Before: GUY, BOGGS, and SILER, Circuit Judges.
Pike appeals his conviction for one count of violating 18 U.S.C. Sec. 922(o),1 which makes it unlawful for any person to transfer or possess a machinegun. We find no merit in the issues Pike raises on appeal, and we affirm Pike's conviction.
* Pike was convicted for possession of machineguns found in a search executed on August 25, 1992, during the investigation of a civil rights case,2 also before us on appeal. Pike was a former Jefferson County police officer who worked at Resthaven cemetery and for Special Services, a detective agency. During the BATF and IRS investigation of Resthaven, Special Services, and the false arrest of Ricky Pardue, these agencies obtained a search warrant for Pike's house.
The warrant authorized seizure of a "fully automatic unregistered M-2 carbine." On entering the house, officers asked Pike whether there were weapons in the house, and Pike directed the officers to the bedroom. Officers found an automatic M-1 and a Mac-11 machinegun in the bedroom, the M-1 in the closet and the Mac-11 in a nightstand.

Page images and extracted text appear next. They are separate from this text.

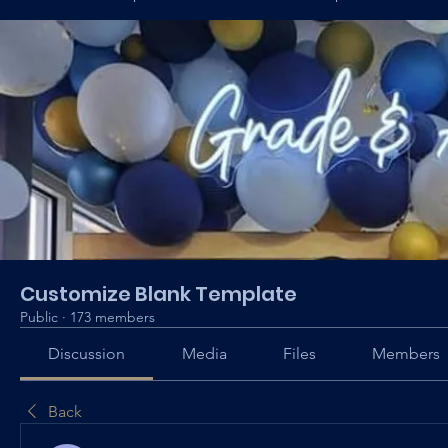
Customize Blank Template
Public
·
173 members
Discussion
Media
Files
Members
Back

The Mac-11 was registered to George Tingley. Tingley testified that he purchased the gun in 1989 after approval from the federal government. Tingley testified that he placed it in Pike's nightstand to store it after the sale of Resthaven. Tingley also testified that he knew it was legal for him to possess the gun, but was not aware of any restrictions on where he could store the weapon.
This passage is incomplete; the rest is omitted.